Add these rules to agent system prompts or configuration files:
- Never claim tests pass without running them and showing output.
- Never claim a file exists or doesn't exist without checking.
- Never cite documentation without linking to it.
- Never assert API behavior without showing docs or test output.
- When uncertain, say "I believe" or "I expect" -- not "this is" or "this will."
将以下规则添加到Agent的系统提示词或配置文件中:
- 不得在未运行测试并展示输出的情况下声称测试通过。
- 不得在未检查的情况下声称文件存在或不存在。
- 不得在未链接到对应文档的情况下引用文档。
- 不得在未展示文档或测试输出的情况下断言API行为。
- 当不确定时,请使用“我认为”或“我预计”——而不是“这是”或“这会”。

The Bottom Line

核心结论

  • If an agent cannot show evidence, the claim is a hypothesis, not a fact.
  • Hypotheses do not justify irreversible actions.

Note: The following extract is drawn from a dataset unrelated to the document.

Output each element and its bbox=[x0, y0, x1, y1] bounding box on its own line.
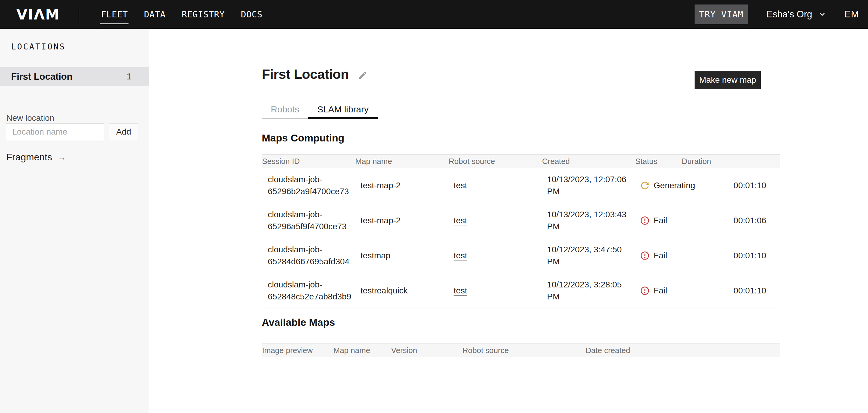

  • "I'm confident" is not evidence.
  • "It should work" is not evidence.
  • "I checked" without showing output is not evidence.

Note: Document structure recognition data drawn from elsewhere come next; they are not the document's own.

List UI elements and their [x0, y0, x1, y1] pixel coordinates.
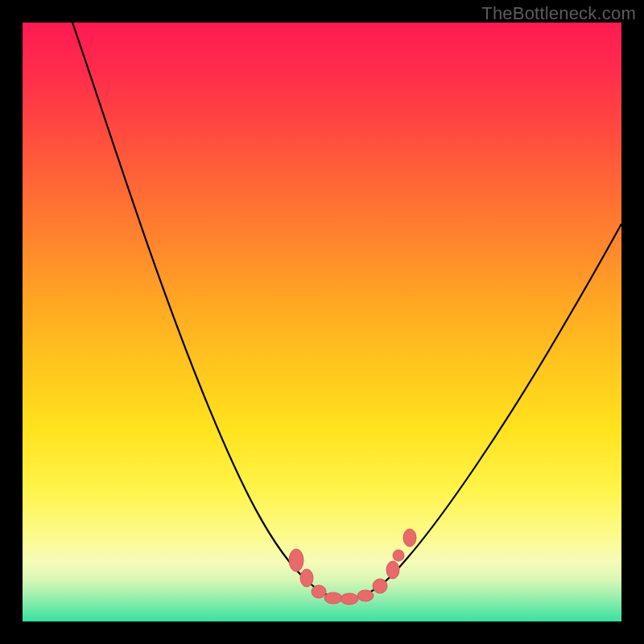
marker-dot: [393, 550, 404, 561]
bottleneck-curve-svg: [23, 23, 621, 621]
marker-dot: [403, 529, 416, 547]
curve-right: [345, 224, 621, 599]
watermark-text: TheBottleneck.com: [481, 3, 636, 24]
marker-dot: [300, 569, 313, 587]
plot-area: [23, 23, 621, 621]
marker-dot: [341, 593, 358, 605]
marker-dot: [386, 561, 399, 579]
marker-dot: [357, 590, 374, 601]
chart-frame: TheBottleneck.com: [0, 0, 644, 644]
marker-dot: [289, 549, 303, 572]
marker-dot: [324, 592, 342, 604]
marker-dot: [312, 585, 326, 598]
marker-cluster: [289, 529, 416, 605]
curve-left: [72, 23, 345, 599]
marker-dot: [373, 579, 387, 593]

  • Test output is evidence. Documentation links are evidence. Command output is evidence. Direct quotes are evidence.
  • One verified claim is worth more than a hundred confident assertions.
  • 如果Agent无法提供证据,那么该主张只是一个假设,而非事实。
  • 假设不足以支撑不可逆的行动。
  • “我很有信心”不算证据。
  • “它应该可以运行”不算证据。
  • “我检查过了”但未展示输出不算证据。
  • 测试输出是证据。文档链接是证据。命令输出是证据。直接引用是证据。
  • 一个经过验证的主张,价值远超一百个自信的断言。